Hi Saumik,
Here’s a very trivial example, but should show you how to use the inlining flags.
Case 1: When the callee and caller are in the same file.
l% cat test.f90
function dosomething (x,y)
real :: x,y
real :: dosomething
dosomething = x*y
end function
program foo
real a(100), b(100)
!$acc region
do i = 1,100
a(i) = float(i) * 100
enddo
do i = 1,100
b(i) = dosomething(a(i),a(i))
enddo
!$acc end region
print *, b(99), b(1)
end
% pgf90 -ta=nvidia -Minfo=accel,inline test.f90
PGF90-W-0155-Accelerator region ignored; see -Minfo messages (test.f90: 9)
foo:
9, Accelerator region ignored
14, Accelerator restriction: function/procedure calls are not supported
15, Accelerator restriction: unsupported call to 'dosomething'
0 inform, 1 warnings, 0 severes, 0 fatal for foo
% pgf90 -ta=nvidia -Minfo=accel,inline -Minline test.f90
foo:
9, Generating copyout(b(:))
Generating copyout(a(:))
Generating compute capability 1.0 binary
Generating compute capability 2.0 binary
10, Loop is parallelizable
Accelerator kernel generated
10, !$acc do parallel, vector(96) ! blockidx%x threadidx%x
CC 1.0 : 3 registers; 32 shared, 8 constant, 0 local memory bytes; 100% occupancy
CC 2.0 : 8 registers; 8 shared, 40 constant, 0 local memory bytes; 50% occupancy
14, Loop is parallelizable
Accelerator kernel generated
14, !$acc do parallel, vector(96) ! blockidx%x threadidx%x
CC 1.0 : 3 registers; 40 shared, 8 constant, 0 local memory bytes; 100% occupancy
CC 2.0 : 10 registers; 8 shared, 48 constant, 0 local memory bytes; 50% occupancy
15, dosomething inlined, size=2, file test.f90 (1)

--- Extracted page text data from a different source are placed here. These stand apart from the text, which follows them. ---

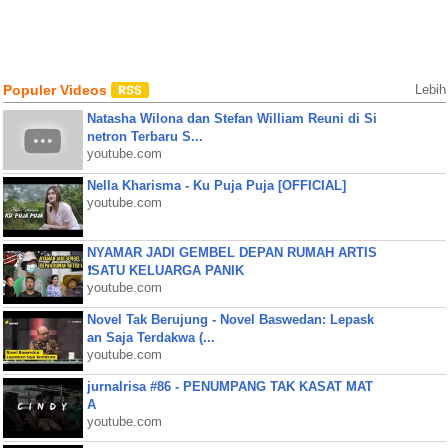
Populer Videos
Lebih
Natasha Wilona dan Stefan William Reuni di Si
netron Terbaru S...
youtube.com
Nella Kharisma - Ku Puja Puja [OFFICIAL]
youtube.com
NYAMAR JADI GEMBEL DEPAN RUMAH ARTIS
❗SATU KELUARGA PANIK
youtube.com
Novel Tak Berujung - Novel Baswedan: Lepask
an Saja Terdakwa (...
youtube.com
jurnalrisa #86 - PENUMPANG TAK KASAT MAT
A
youtube.com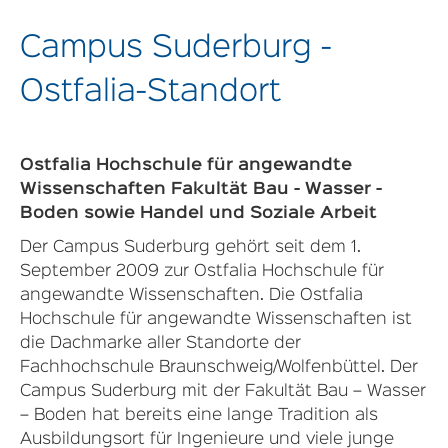
Campus Suderburg -
Ostfalia-Standort
Ostfalia Hochschule für angewandte
Wissenschaften Fakultät Bau - Wasser -
Boden sowie Handel und Soziale Arbeit
Der Campus Suderburg gehört seit dem 1.
September 2009 zur Ostfalia Hochschule für
angewandte Wissenschaften. Die Ostfalia
Hochschule für angewandte Wissenschaften ist
die Dachmarke aller Standorte der
Fachhochschule Braunschweig/Wolfenbüttel. Der
Campus Suderburg mit der Fakultät Bau – Wasser
– Boden hat bereits eine lange Tradition als
Ausbildungsort für Ingenieure und viele junge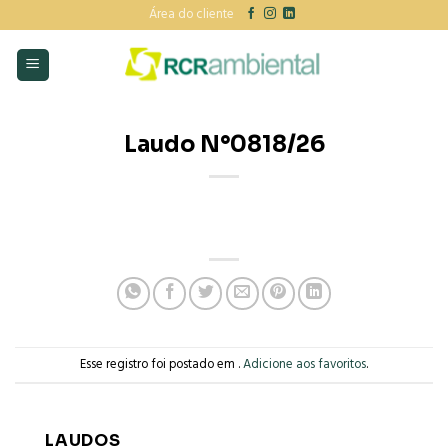
Skip
Área do cliente
to
content
Laudo N°0818/26
Esse registro foi postado em .
Adicione aos favoritos
.
LAUDOS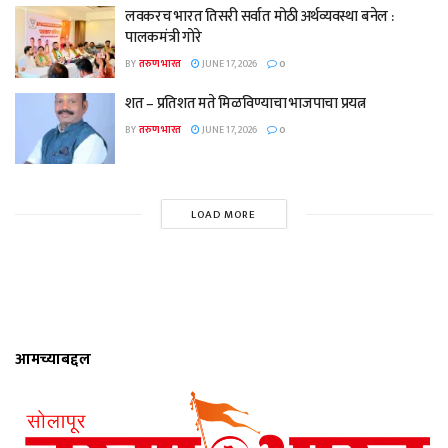
लवकरच भारत तिसरी सर्वात मोठी अर्थव्यवस्था बनेल :
पालकमंत्री गोरे
BY
तरुण भारत
JUNE 17, 2026
0
शत – प्रतिशत मते मिळविण्याचा भाजपाचा प्रयत्न
BY
तरुण भारत
JUNE 17, 2026
0
LOAD MORE
आमच्याबद्दल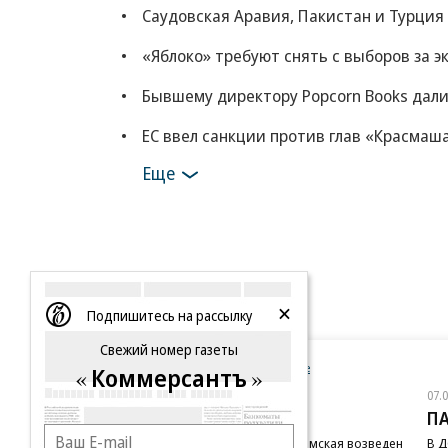
Саудовская Аравия, Пакистан и Турция
«Яблоко» требуют снять с выборов за 
Бывшему директору Popcorn Books дали
ЕС ввел санкции против глав «Красмаш
Еще
Подпишитесь на рассылку
Свежий номер газеты
Новости компаний
Все
Коммерсантъ
07.08.2026
07.
STONE
П
Бизнес-центр STONE Римская возведен
В Д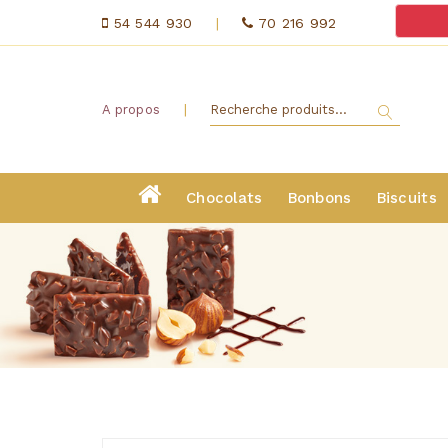
54 544 930
|
70 216 992
|
A propos
Chocolats
Bonbons
Biscuits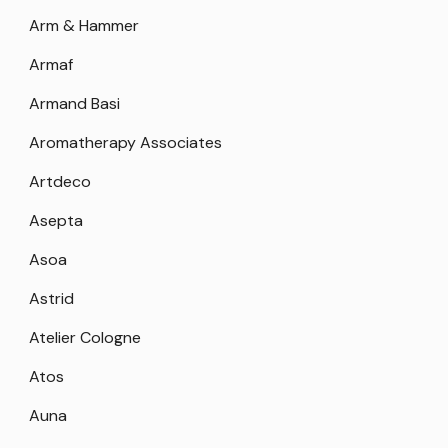
Arm & Hammer
Armaf
Armand Basi
Aromatherapy Associates
Artdeco
Asepta
Asoa
Astrid
Atelier Cologne
Atos
Auna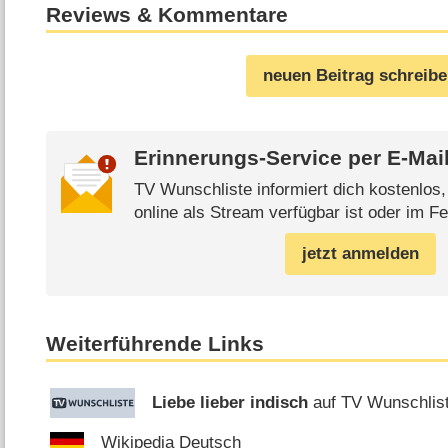
Reviews & Kommentare
neuen Beitrag schreib
Erinnerungs-Service per
E-Mai
TV Wunschliste informiert dich kostenlos
online als Stream verfügbar ist oder im Fe
jetzt anmelden
Weiterführende Links
Liebe lieber indisch
auf TV Wunschlis
Wikipedia Deutsch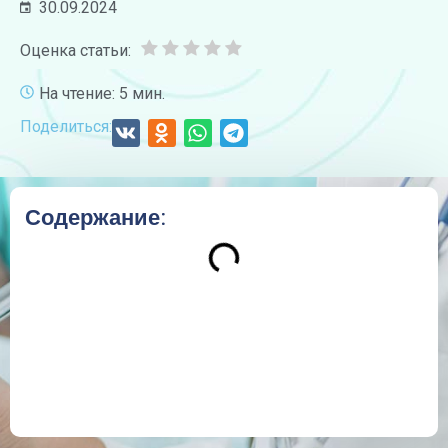
30.09.2024
Оценка статьи:
На чтение: 5 мин.
Поделиться:
Содержание: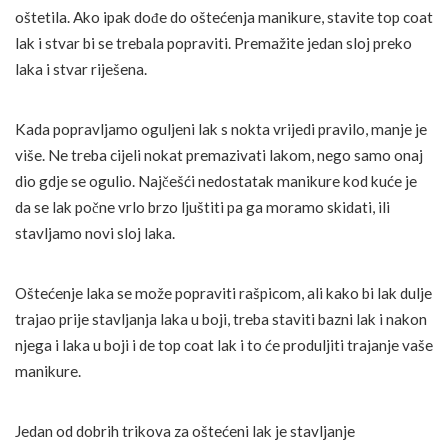
oštetila. Ako ipak dođe do oštećenja manikure, stavite top coat
lak i stvar bi se trebala popraviti. Premažite jedan sloj preko
laka i stvar riješena.
Kada popravljamo oguljeni lak s nokta vrijedi pravilo, manje je
više. Ne treba cijeli nokat premazivati lakom, nego samo onaj
dio gdje se ogulio. Najčešći nedostatak manikure kod kuće je
da se lak počne vrlo brzo ljuštiti pa ga moramo skidati, ili
stavljamo novi sloj laka.
Oštećenje laka se može popraviti rašpicom, ali kako bi lak dulje
trajao prije stavljanja laka u boji, treba staviti bazni lak i nakon
njega i laka u boji i de top coat lak i to će produljiti trajanje vaše
manikure.
Jedan od dobrih trikova za oštećeni lak je stavljanje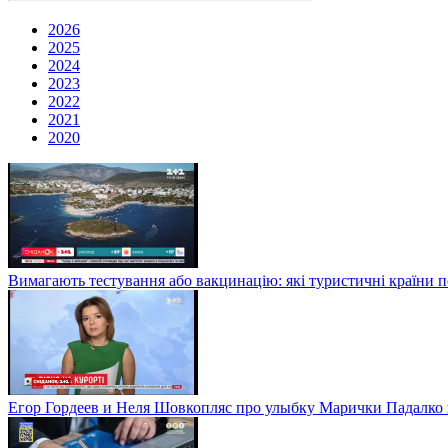
2026
2025
2024
2023
2022
2021
2020
Вимагають тестування або вакцинацію: які туристичні країни 
Егор Гордеев и Неля Шовкопляс про улыбку Марички Падалко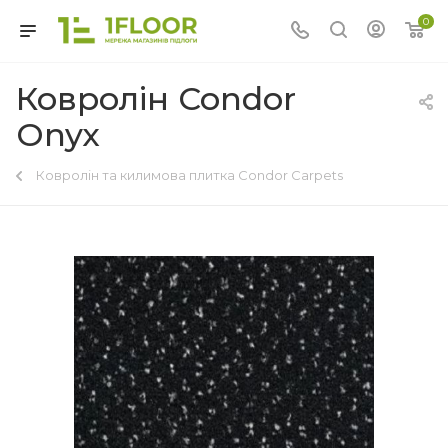
0
Ковролін Condor
Onyx
Ковролін та килимова плитка Condor Carpets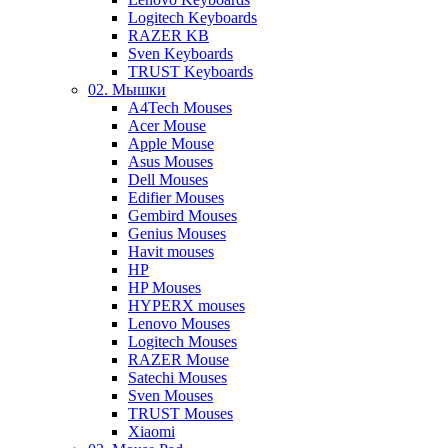
Logitech Keyboards
RAZER KB
Sven Keyboards
TRUST Keyboards
02. Мышки
A4Tech Mouses
Acer Mouse
Apple Mouse
Asus Mouses
Dell Mouses
Edifier Mouses
Gembird Mouses
Genius Mouses
Havit mouses
HP
HP Mouses
HYPERX mouses
Lenovo Mouses
Logitech Mouses
RAZER Mouse
Satechi Mouses
Sven Mouses
TRUST Mouses
Xiaomi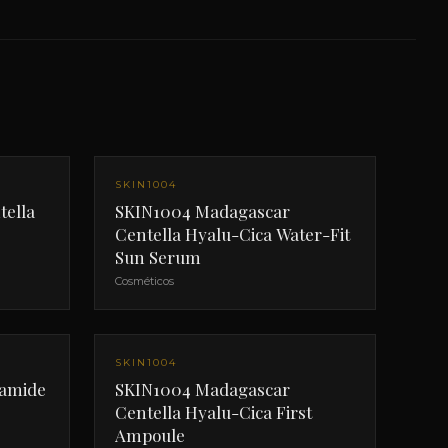
SKIN1004
ella
SKIN1004 Madagascar
Centella Hyalu-Cica Water-Fit
Sun Serum
Cosméticos
SKIN1004
namide
SKIN1004 Madagascar
Centella Hyalu-Cica First
Ampoule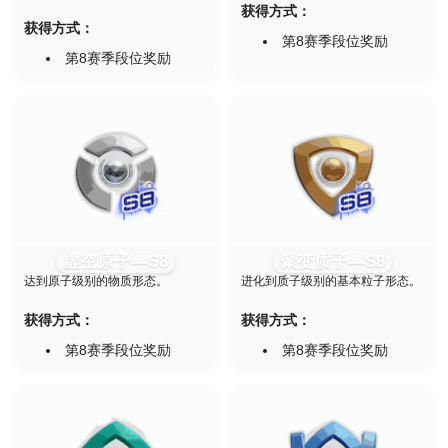
获得方式：
获得方式：
第8赛季段位奖励
第8赛季段位奖励
虚空原子—S8
聚变质子—S8
达到原子级别的物质形态。
进化到质子级别的基本粒子形态。
获得方式：
获得方式：
第8赛季段位奖励
第8赛季段位奖励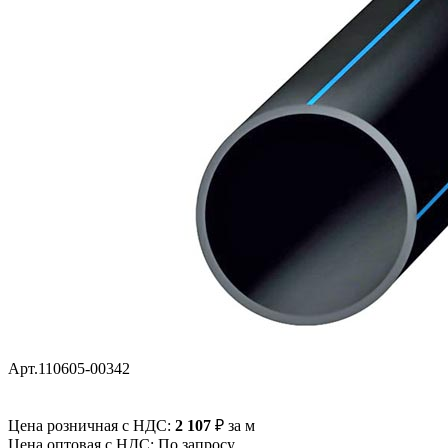
Арт.110605-00342
Цена розничная с НДС:
2 107
₽
за м
Цена оптовая с НДС: По запросу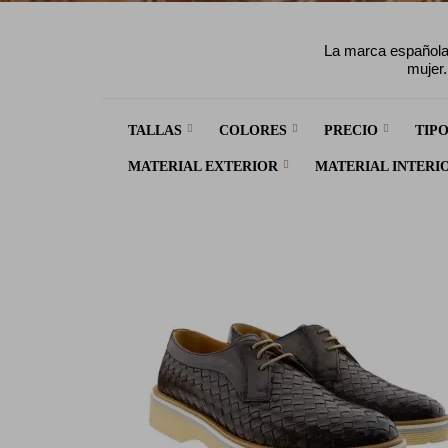
La marca española 
mujer.
TALLAS
COLORES
PRECIO
TIP
MATERIAL EXTERIOR
MATERIAL INTERI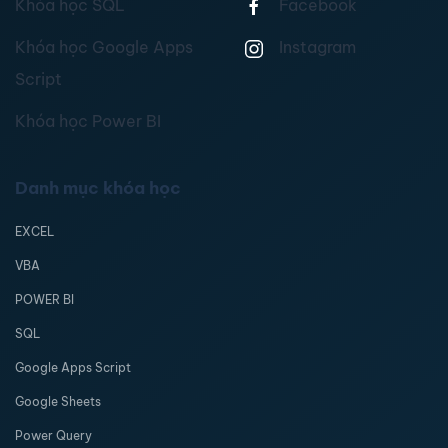
Khóa học SQL
Facebook
Khóa học Google Apps
Instagram
Script
Khóa học Power BI
Danh mục khóa học
EXCEL
VBA
POWER BI
SQL
Google Apps Script
Google Sheets
Power Query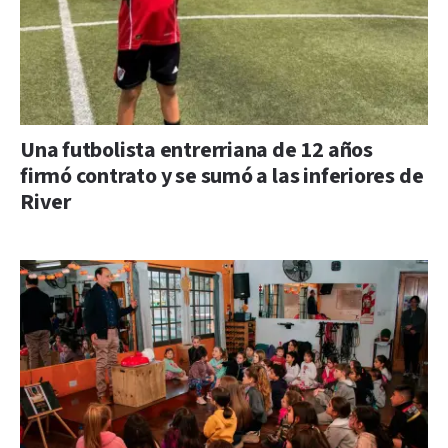
Una futbolista entrerriana de 12 años
firmó contrato y se sumó a las inferiores de
River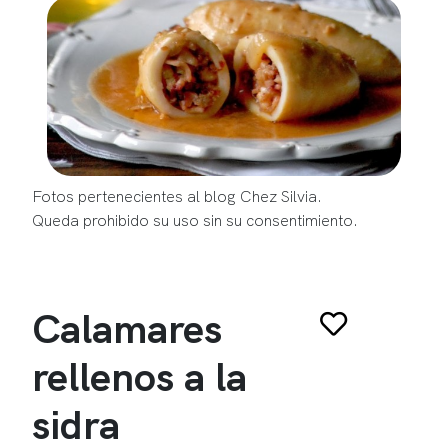
Fotos pertenecientes al blog Chez Silvia.
Queda prohibido su uso sin su consentimiento.
Calamares
rellenos a la
sidra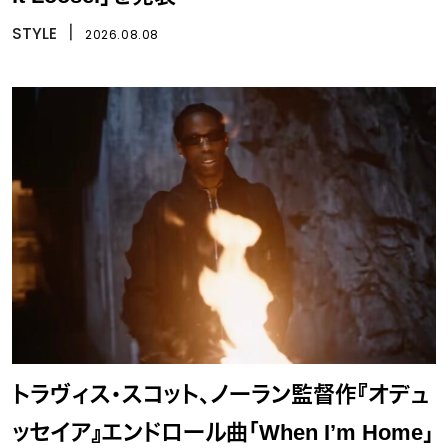
STYLE
丨
2026.08.08
トラヴィス・スコット、ノーラン監督作『オデュ
ッセイア』エンドロール曲「When I’m Home」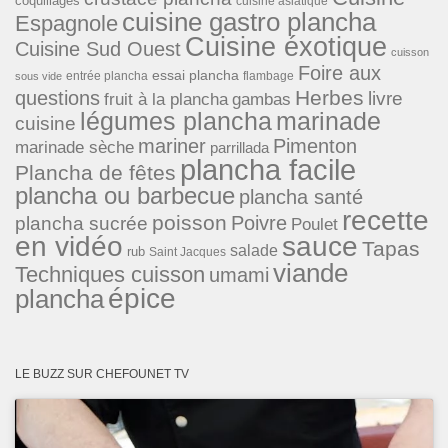
coquillages
cuisine asiatique
cuisine gastro plancha
Espagnole
Cuisine éxotique
Cuisine Sud Ouest
cuisson
Foire aux
essai plancha
entrée plancha
flambage
sous vide
Herbes
questions
livre
fruit à la plancha
gambas
légumes plancha
marinade
cuisine
mariner
Pimenton
marinade sèche
parrillada
plancha facile
Plancha de fêtes
plancha ou barbecue
plancha santé
recette
poisson
Poivre
plancha sucrée
Poulet
en vidéo
sauce
Tapas
salade
rub
Saint Jacques
viande
Techniques cuisson
umami
épice
plancha
LE BUZZ SUR CHEFOUNET TV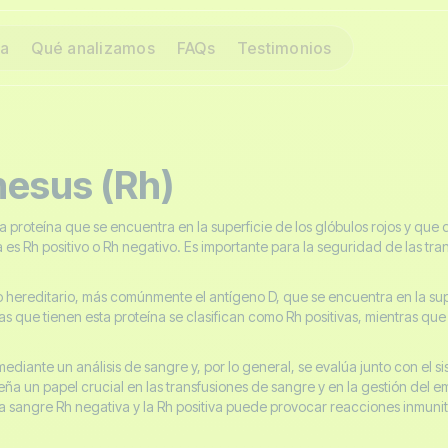
na
Qué analizamos
FAQs
Testimonios
hesus (Rh)
a proteína que se encuentra en la superficie de los glóbulos rojos y que d
s Rh positivo o Rh negativo. Es importante para la seguridad de las tran
no hereditario, más comúnmente el antígeno D, que se encuentra en la sup
as que tienen esta proteína se clasifican como Rh positivas, mientras qu
mediante un análisis de sangre y, por lo general, se evalúa junto con el 
 un papel crucial en las transfusiones de sangre y en la gestión del 
la sangre Rh negativa y la Rh positiva puede provocar reacciones inmunit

Case 2: The callee and caller are in separate files. Compilation is done on same line.
l% cat do_mod.f90
module do_mod
contains
function dosomething (x,y)
real :: x,y
real :: dosomething
dosomething = x*y
end function
end module do_mod
l% cat test1.f90
program foo
use do_mod
real a(100), b(100)
!$acc region
do i = 1,100
a(i) = float(i) * 100
enddo
do i = 1,100
b(i) = dosomething(a(i),a(i))
enddo
!$acc end region
print *, b(99), b(1)
end
% pgf90 -ta=nvidia -Minfo=accel,inline -Minline do_mod.f90 test1.f90
do_mod.f90:
test1.f90:
do_mod.f90:
test1.f90:
foo:
5, Generating copyout(b(:))
Generating copyout(a(:))
Generating compute capability 1.0 binary
Generating compute capability 2.0 binary
6, Loop is parallelizable
Accelerator kernel generated
6, !$acc do parallel, vector(96) ! blockidx%x threadidx%x
CC 1.0 : 3 registers; 32 shared, 8 constant, 0 local memory bytes; 100% occupancy
CC 2.0 : 8 registers; 8 shared, 40 constant, 0 local memory bytes; 50% occupancy
10, Loop is parallelizable
Accelerator kernel generated
10, !$acc do parallel, vector(96) ! blockidx%x threadidx%x
CC 1.0 : 3 registers; 40 shared, 8 constant, 0 local memory bytes; 100% occupancy
CC 2.0 : 10 registers; 8 shared, 48 constant, 0 local memory bytes; 50% occupancy
11, dosomething inlined, size=2, file do_mod.f90 (3)
Case 3: The callee and caller are in separate files. Separate compilation using IPA.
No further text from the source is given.